Early in BPN's history, Emrich et al (1982) found it a potent antidepressant in drug-refractory depressives. Sporadic supporting reports have appeared in the literature from time to time since then. Most recently, Bodkin et al (1995) reviewed the literature and reported an open trial of 10 cases to further document BPN's value as an antidepressant. When the drug works, it works quickly. Bodkin et al say they see results within several days. We have found that most patients experience benefits of an adequate dose within three hours. The only intolerable side effects are nausea and dysphoria. The effects are seen in 10% to 20% of patients and are quickly obvious....

We have personally treated five patients with BPN in whom the results were impressive.

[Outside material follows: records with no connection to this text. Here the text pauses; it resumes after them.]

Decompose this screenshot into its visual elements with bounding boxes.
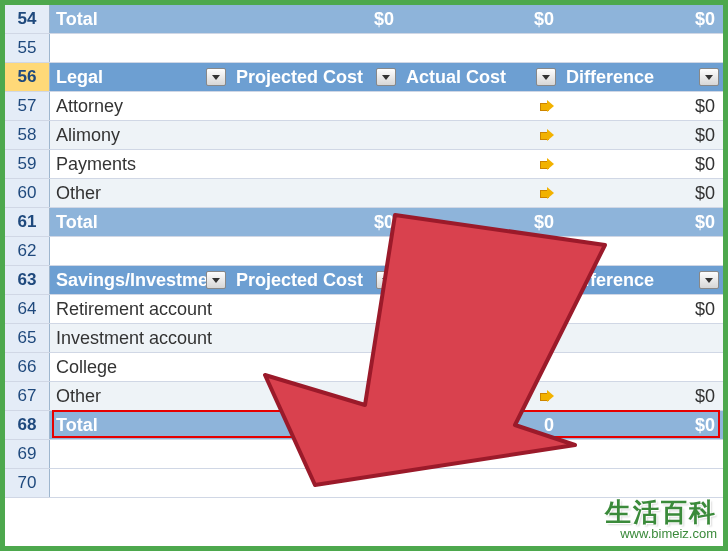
column-header[interactable]: Projected Cost — [230, 266, 400, 294]
cell-label[interactable]: Attorney — [50, 92, 230, 120]
row-54: 54Total$0$0$0 — [5, 5, 723, 34]
row-header[interactable]: 64 — [5, 295, 50, 323]
column-header[interactable]: Actual st — [400, 266, 560, 294]
cell[interactable] — [230, 179, 400, 207]
total-value[interactable]: $0 — [560, 411, 723, 439]
row-header[interactable]: 61 — [5, 208, 50, 236]
cell-difference[interactable]: $0 — [560, 382, 723, 410]
cell-label[interactable]: Payments — [50, 150, 230, 178]
cell[interactable] — [400, 382, 560, 410]
total-label[interactable]: Total — [50, 208, 230, 236]
total-label[interactable]: Total — [50, 5, 230, 33]
cell[interactable] — [230, 92, 400, 120]
cell-difference[interactable] — [560, 353, 723, 381]
cell[interactable] — [230, 295, 400, 323]
cell-label[interactable]: College — [50, 353, 230, 381]
row-57: 57Attorney$0 — [5, 92, 723, 121]
cell-difference[interactable]: $0 — [560, 92, 723, 120]
cell[interactable] — [560, 440, 723, 468]
cell[interactable] — [50, 469, 230, 497]
row-header[interactable]: 56 — [5, 63, 50, 91]
filter-dropdown-icon[interactable] — [206, 271, 226, 289]
filter-dropdown-icon[interactable] — [699, 68, 719, 86]
column-header[interactable]: Savings/Investme — [50, 266, 230, 294]
row-69: 69 — [5, 440, 723, 469]
total-value[interactable] — [230, 411, 400, 439]
row-59: 59Payments$0 — [5, 150, 723, 179]
row-header[interactable]: 70 — [5, 469, 50, 497]
total-value[interactable]: $0 — [400, 208, 560, 236]
cell[interactable] — [560, 469, 723, 497]
column-header[interactable]: Difference — [560, 266, 723, 294]
total-value[interactable]: $0 — [230, 208, 400, 236]
cell[interactable] — [50, 34, 230, 62]
row-header[interactable]: 63 — [5, 266, 50, 294]
total-value[interactable]: $0 — [560, 5, 723, 33]
cell[interactable] — [400, 440, 560, 468]
cell-difference[interactable]: $0 — [560, 121, 723, 149]
filter-dropdown-icon[interactable] — [376, 68, 396, 86]
cell-difference[interactable]: $0 — [560, 179, 723, 207]
cell[interactable] — [400, 179, 560, 207]
total-value[interactable]: $0 — [560, 208, 723, 236]
cell-difference[interactable]: $0 — [560, 295, 723, 323]
cell-label[interactable]: Other — [50, 179, 230, 207]
cell[interactable] — [230, 382, 400, 410]
cell-label[interactable]: Other — [50, 382, 230, 410]
cell[interactable] — [230, 237, 400, 265]
row-64: 64Retirement account$0 — [5, 295, 723, 324]
row-58: 58Alimony$0 — [5, 121, 723, 150]
row-header[interactable]: 69 — [5, 440, 50, 468]
total-value[interactable]: $0 — [400, 5, 560, 33]
filter-dropdown-icon[interactable] — [699, 271, 719, 289]
row-header[interactable]: 65 — [5, 324, 50, 352]
filter-dropdown-icon[interactable] — [376, 271, 396, 289]
row-header[interactable]: 68 — [5, 411, 50, 439]
cell-difference[interactable]: $0 — [560, 150, 723, 178]
cell[interactable] — [400, 353, 560, 381]
column-header[interactable]: Actual Cost — [400, 63, 560, 91]
row-header[interactable]: 59 — [5, 150, 50, 178]
column-header[interactable]: Projected Cost — [230, 63, 400, 91]
cell[interactable] — [230, 353, 400, 381]
cell-label[interactable]: Retirement account — [50, 295, 230, 323]
row-header[interactable]: 55 — [5, 34, 50, 62]
cell[interactable] — [230, 469, 400, 497]
total-label[interactable]: Total — [50, 411, 230, 439]
cell-label[interactable]: Investment account — [50, 324, 230, 352]
cell[interactable] — [50, 440, 230, 468]
row-header[interactable]: 67 — [5, 382, 50, 410]
row-header[interactable]: 57 — [5, 92, 50, 120]
total-value[interactable]: 0 — [400, 411, 560, 439]
filter-dropdown-icon[interactable] — [536, 271, 556, 289]
cell[interactable] — [400, 34, 560, 62]
cell[interactable] — [230, 150, 400, 178]
column-header[interactable]: Legal — [50, 63, 230, 91]
total-value[interactable]: $0 — [230, 5, 400, 33]
cell[interactable] — [400, 92, 560, 120]
cell[interactable] — [400, 237, 560, 265]
column-header[interactable]: Difference — [560, 63, 723, 91]
cell[interactable] — [230, 324, 400, 352]
cell[interactable] — [230, 121, 400, 149]
filter-dropdown-icon[interactable] — [536, 68, 556, 86]
cell-label[interactable]: Alimony — [50, 121, 230, 149]
row-header[interactable]: 58 — [5, 121, 50, 149]
cell[interactable] — [400, 150, 560, 178]
row-header[interactable]: 54 — [5, 5, 50, 33]
row-65: 65Investment account — [5, 324, 723, 353]
row-header[interactable]: 66 — [5, 353, 50, 381]
row-header[interactable]: 62 — [5, 237, 50, 265]
cell[interactable] — [560, 237, 723, 265]
cell[interactable] — [50, 237, 230, 265]
cell[interactable] — [400, 121, 560, 149]
cell[interactable] — [560, 34, 723, 62]
cell[interactable] — [230, 440, 400, 468]
cell[interactable] — [400, 324, 560, 352]
cell-difference[interactable] — [560, 324, 723, 352]
cell[interactable] — [230, 34, 400, 62]
filter-dropdown-icon[interactable] — [206, 68, 226, 86]
row-header[interactable]: 60 — [5, 179, 50, 207]
cell[interactable] — [400, 295, 560, 323]
cell[interactable] — [400, 469, 560, 497]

Three were more or less typical cases of depression who had failed adequate trials with various treatments, including, in one case, a thorough course of ECT. Of the two less typical patients, one was a case of panic disorder with onset in childhood and what could better be called dysthymia rather than typical depression.... All five patients were followed for several years while good results were maintained.

Given BPN's availability and demonstrated efficacy, why is it so rarely used in treating depression? Therein hangs a tale. Reckitt and Colman Pharmaceuticals, Inc. [R&C] received their NDA to market BPN as a parenteral analgesic more than a decade ago. It appears that their grand strategy was to get BPN approved as an over-the-counter analgesic. It does indeed have a remarkable safety profile. At high doses, it produces less respiratory depression and cognitive obtunding than morphine, perhaps due to its antagonist action....

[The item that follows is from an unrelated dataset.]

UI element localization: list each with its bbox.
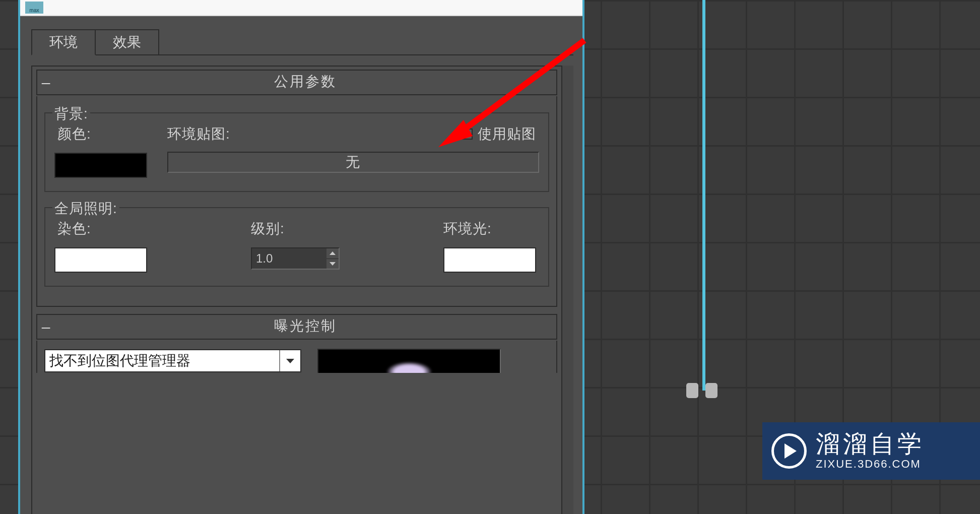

Addiction and tolerance are not serious problems. Patients who abruptly stop the drug complain of fatigue, dysphoria, upset stomach, and sometimes piloerection. This pallid imitation of narcotic withdrawal is generally not associated with craving, and indeed patients do not usually associate their symptoms with having stopped the drug until they experience the relief occasioned by restarting their treatment. There are reports of the drug being abused, but then some substace abusers will abuse almost anything. We were told that San Quentin stopped using white scouring powder because substance-abusing inmates were injecting it into themselves!

One handicap BPN has had as an antidepressant was the absence of any interest in that application on the part of the manufacturer. The idea of selling BPN as an OTC analgesic was not an unreasonable one, but it did not lead R&C to pursue work on the psychotropic properties of their drug.

It appears tha BPN can be used much as methadone is used in maintaining opiate addicts. While doses of up to 32mg have been used, doses in the order of 6 to 12mg seem best. Compare this to the 0.15mg to 0.3mg doses that are effective in depression. Several studies have reported that BPN is indeed effective in treating opiate dependence, although less so than methadone (Kosten et al 1993 and Strain et al 1994). However, BPN's use in treating addicts, plus the ominous "-norphine" suffix in its name, have been even more of a deterrent to BPN's exploitation as an antidepressant than has R&C's narrow focus on its analgesic applications.

Comparing BPN with classic mu agonist opiates is unfair. BPN is a derivative of thebaine, which has partial mu agonist and kappa antagonist activities. As a partial agonist, it seems to act as a mu antagonist at higher doses, and this provides some protection against it being used in escalating doses by substance abusers. In addition, in low doses it produces minimal or no euphoria. We have a little packet of reprints to send out to pharmacists who call accusingly and question why we are prescribing such a "dangerous narcotic."...

We have continually been frustrated by the resounding lack of interest our colleagues have shown in BPN as an antidepressant. In spite of some promising pilot work, Veterans Administration workers treating post-traumatic stress disorder have declined to study BPN because so many of their clients are substance abusers, and BPN is "narcotic-like."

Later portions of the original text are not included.